Kriteria Relawan Uji Klinis Vaksin Corona dari China
- ANTARA FOTO/Rosa Panggabean
VoxPop – Vaksin corona Bio Farma akan melewati uji klinis tahap tiga pada Agustus mendatang. Anti virus COVID-19 itu akan diuji coba di Bandung pada lebih dari 1.600 relawan.
Berbagai kriteria pun telah ditetapkan agar menjamin bahwa vaksin tersebut laik digunakan oleh masyarakat. Namun, sebelum diuji coba, vaksin harus mendapat persetujuan dari Komite Etik.
"Tahap 3 ini memastikan bahwa vaksin adaptif.
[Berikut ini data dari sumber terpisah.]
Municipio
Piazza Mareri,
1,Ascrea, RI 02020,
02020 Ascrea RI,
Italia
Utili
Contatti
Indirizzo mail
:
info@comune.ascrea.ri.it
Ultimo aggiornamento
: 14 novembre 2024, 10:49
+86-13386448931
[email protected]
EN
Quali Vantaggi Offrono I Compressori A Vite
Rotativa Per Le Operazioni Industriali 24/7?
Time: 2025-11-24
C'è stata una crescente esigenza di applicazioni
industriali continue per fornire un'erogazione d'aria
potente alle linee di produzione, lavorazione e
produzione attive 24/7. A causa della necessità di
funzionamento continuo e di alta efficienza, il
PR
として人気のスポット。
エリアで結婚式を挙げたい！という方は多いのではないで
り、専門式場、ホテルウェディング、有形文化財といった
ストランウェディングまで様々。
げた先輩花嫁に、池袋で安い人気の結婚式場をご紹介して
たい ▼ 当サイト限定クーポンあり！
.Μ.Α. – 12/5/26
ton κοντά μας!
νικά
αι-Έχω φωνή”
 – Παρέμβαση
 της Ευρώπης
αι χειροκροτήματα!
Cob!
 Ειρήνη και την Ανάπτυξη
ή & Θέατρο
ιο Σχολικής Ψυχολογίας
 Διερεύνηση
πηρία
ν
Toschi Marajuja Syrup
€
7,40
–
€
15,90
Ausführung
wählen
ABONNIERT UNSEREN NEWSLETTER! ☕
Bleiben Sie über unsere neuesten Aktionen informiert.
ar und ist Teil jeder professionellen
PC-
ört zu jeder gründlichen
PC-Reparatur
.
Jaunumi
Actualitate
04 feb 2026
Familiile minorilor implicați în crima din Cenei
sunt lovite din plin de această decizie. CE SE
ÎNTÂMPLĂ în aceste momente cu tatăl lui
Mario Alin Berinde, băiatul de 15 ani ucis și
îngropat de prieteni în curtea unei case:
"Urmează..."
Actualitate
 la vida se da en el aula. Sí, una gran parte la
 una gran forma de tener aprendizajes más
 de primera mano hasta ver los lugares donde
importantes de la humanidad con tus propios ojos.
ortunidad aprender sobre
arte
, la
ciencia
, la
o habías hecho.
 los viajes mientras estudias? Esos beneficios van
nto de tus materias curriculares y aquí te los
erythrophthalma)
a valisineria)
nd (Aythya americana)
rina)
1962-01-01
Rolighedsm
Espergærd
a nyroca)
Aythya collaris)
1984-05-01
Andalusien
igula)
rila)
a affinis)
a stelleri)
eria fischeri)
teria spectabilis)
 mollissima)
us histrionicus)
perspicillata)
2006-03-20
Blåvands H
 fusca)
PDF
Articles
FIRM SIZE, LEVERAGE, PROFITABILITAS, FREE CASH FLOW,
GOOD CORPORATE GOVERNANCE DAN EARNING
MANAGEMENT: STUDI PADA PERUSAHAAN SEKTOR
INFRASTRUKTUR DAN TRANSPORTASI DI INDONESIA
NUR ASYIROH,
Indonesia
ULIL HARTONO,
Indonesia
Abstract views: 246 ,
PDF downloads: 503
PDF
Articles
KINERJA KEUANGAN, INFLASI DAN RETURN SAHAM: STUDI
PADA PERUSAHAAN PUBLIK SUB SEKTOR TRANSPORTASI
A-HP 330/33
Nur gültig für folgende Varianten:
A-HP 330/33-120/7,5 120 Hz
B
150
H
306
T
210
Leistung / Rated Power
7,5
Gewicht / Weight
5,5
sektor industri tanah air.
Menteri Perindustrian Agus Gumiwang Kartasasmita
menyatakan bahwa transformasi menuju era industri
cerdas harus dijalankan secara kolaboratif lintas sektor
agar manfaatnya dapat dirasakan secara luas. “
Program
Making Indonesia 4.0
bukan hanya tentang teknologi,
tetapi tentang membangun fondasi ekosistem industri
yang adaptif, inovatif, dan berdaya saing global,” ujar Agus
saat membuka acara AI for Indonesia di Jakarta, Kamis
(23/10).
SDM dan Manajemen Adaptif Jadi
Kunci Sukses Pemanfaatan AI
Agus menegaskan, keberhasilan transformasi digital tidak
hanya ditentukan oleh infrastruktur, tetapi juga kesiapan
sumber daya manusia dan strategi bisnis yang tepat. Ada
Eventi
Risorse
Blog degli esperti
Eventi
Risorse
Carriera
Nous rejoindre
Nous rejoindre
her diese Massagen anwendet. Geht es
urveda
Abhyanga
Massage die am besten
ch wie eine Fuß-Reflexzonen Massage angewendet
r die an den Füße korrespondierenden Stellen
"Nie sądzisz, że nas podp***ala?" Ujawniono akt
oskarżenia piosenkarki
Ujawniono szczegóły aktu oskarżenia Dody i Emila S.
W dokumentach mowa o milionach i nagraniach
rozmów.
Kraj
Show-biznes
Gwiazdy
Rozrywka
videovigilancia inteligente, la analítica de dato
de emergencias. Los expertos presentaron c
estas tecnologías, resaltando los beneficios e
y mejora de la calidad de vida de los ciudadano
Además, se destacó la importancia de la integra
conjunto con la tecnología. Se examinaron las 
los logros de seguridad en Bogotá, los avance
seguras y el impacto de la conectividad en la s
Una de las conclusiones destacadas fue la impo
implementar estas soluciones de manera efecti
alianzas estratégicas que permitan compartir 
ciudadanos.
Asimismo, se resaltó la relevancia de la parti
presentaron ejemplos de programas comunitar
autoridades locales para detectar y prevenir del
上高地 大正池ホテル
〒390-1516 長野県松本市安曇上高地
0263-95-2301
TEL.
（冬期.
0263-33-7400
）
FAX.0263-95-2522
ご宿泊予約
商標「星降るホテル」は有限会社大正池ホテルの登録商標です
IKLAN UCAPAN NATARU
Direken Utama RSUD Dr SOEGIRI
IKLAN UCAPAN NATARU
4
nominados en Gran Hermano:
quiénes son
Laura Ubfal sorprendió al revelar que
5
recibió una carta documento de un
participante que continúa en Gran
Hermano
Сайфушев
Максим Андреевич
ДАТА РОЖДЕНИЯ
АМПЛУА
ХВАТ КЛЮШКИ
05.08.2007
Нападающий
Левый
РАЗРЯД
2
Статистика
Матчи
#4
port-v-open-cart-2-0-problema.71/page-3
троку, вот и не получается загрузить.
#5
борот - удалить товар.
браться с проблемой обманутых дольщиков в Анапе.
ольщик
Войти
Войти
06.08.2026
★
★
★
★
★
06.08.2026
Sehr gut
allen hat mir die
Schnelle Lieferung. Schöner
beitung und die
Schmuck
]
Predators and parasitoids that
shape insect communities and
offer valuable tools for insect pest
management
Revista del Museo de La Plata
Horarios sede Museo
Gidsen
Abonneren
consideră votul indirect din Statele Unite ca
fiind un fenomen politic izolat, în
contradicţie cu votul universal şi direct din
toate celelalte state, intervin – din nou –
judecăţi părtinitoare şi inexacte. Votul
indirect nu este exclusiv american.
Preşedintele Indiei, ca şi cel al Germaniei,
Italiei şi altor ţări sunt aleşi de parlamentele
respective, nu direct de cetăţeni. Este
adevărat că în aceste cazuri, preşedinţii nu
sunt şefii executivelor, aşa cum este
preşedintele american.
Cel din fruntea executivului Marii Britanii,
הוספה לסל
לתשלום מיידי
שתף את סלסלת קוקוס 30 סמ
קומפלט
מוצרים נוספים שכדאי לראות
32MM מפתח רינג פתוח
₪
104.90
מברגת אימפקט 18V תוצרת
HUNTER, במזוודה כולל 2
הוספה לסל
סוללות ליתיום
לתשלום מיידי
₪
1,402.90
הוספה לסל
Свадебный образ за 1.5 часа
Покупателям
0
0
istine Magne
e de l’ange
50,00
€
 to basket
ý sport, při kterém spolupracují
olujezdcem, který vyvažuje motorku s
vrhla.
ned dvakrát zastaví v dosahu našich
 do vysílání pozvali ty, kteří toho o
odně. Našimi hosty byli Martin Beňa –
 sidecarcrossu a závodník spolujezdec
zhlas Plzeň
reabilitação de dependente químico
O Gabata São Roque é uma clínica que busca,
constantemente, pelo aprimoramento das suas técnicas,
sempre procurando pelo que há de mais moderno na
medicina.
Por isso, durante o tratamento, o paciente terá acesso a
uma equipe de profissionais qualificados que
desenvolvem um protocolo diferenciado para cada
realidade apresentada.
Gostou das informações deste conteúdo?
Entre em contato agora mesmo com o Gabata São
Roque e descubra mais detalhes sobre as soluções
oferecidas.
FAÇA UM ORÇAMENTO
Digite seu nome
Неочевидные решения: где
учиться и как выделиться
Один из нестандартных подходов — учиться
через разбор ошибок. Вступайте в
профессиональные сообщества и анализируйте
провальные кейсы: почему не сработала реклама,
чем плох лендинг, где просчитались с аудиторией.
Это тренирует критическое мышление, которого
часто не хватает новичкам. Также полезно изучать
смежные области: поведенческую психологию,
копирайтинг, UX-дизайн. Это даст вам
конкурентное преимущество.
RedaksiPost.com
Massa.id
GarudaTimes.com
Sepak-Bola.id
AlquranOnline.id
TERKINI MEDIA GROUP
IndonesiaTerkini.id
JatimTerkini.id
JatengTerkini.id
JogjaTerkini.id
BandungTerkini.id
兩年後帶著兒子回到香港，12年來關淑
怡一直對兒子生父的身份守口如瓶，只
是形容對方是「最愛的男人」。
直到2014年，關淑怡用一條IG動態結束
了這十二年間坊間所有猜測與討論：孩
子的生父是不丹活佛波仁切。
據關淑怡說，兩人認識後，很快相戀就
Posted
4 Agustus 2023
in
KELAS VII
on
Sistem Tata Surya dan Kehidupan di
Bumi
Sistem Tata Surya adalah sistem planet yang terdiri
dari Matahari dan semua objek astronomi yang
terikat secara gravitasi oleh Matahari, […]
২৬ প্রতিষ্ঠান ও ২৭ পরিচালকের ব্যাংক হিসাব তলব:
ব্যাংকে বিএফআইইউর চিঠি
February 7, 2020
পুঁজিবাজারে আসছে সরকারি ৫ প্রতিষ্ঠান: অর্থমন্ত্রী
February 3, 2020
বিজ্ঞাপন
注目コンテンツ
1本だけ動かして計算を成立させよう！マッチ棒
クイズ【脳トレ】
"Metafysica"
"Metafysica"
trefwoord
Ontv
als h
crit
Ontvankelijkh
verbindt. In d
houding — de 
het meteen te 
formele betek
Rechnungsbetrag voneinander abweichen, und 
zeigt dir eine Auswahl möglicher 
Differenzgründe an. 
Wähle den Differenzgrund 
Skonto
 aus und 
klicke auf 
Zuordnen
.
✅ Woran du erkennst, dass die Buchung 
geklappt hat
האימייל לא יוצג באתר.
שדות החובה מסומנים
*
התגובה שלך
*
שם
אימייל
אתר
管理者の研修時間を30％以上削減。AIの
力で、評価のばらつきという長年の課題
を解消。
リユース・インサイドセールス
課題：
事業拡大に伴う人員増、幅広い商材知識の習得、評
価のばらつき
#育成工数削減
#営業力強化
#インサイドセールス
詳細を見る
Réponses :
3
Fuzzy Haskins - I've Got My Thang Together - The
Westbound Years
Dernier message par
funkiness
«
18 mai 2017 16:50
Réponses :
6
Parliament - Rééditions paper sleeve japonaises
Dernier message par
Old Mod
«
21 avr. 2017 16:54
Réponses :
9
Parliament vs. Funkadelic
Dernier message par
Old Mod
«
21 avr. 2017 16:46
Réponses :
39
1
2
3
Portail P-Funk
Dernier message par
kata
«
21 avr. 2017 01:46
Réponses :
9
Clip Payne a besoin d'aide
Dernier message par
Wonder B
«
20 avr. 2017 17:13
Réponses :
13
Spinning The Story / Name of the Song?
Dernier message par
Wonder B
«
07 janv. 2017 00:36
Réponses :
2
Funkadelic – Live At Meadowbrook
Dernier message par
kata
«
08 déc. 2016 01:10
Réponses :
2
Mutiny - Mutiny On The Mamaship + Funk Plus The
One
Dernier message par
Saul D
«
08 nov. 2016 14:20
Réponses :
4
Proses tidak bisa terburu-buru, protokol uji klinis vaksin harus benar-benar dikaji oleh Komite Etik," ujar Pakar Farmakologi & Clinical Research Supporting Unit dari Fakultas Kedokteran Universitas Indonesia (FKUI), dr Nafrialdi, PhD, SpPD, dalam wawancara bersama tvOne, dikutip Selasa 28 Juli 2020.
Baca juga: Pakar Sebut Syarat Sukses Uji Klinis Vaksin Corona dari China
Nafrialdi menuturkan bahwa proses uji klinis harus tetap mengedepankan keselamatan dan hak-hak pasien agar penelitian berjalan dengan baik, sesuai etis, dan valid. Tahapan penting selanjutnya adalah proses menjalankan uji klinis melalui rekrut subjek.
"Kriteria paling penting. Jenis kelaminnya, usia, serta organ harus sehat ditentukan sejak awal. Kondisinya harus benar-benar sehat," kata dia.
Relawan juga tak boleh memiliki rasa terpaksa saat menjalankan proses uji klinis. Jika relawan sewaktu-waktu ingin menarik diri di tengah proses uji klinis, hal itu pun diperbolehkan.
"Dalam pelaksanaan, dilihat bagaimana penanganan pada partisipan sampai sembuh harus dijamin. Segala efek samping juga dijamin," paparnya.
Baca juga: Uji Klinis Vaksin Corona dari China Disuntik Dua Kali ke Relawan
Berikut kriteria relawan uji klinis vaksin corona berdasarkan situs RS Hasan Sadikin, Bandung.
- Dewasa sehat usia 18-50 tahun, yang selama pandemi COVID-19 ini senantlasa menjaga tubuh dari risiko penularan dengan implementasikan social distancing dan menggunakan alat pelindung diri sesuai dengan anjuran pemerintah.
- Tidak sedang ikut atau akan diikutsertakan dalam uji klinis lain.
- Tidak memiluki riwayat infeksi COVID-19
Dalam 14 hari sebelum dimulainya penelitian:
- Tidak memiliki riwayat kontak dengan pasien terinfeksi corona virus (asam nukIeatposiuf).
- Tidak memiliki riwayat kontak dengan pasien yang menunjukkan demam atau gejala infeksi saluran pernapasan yang berdomsili di daerah atau komunitas yang terdampak COVID-19.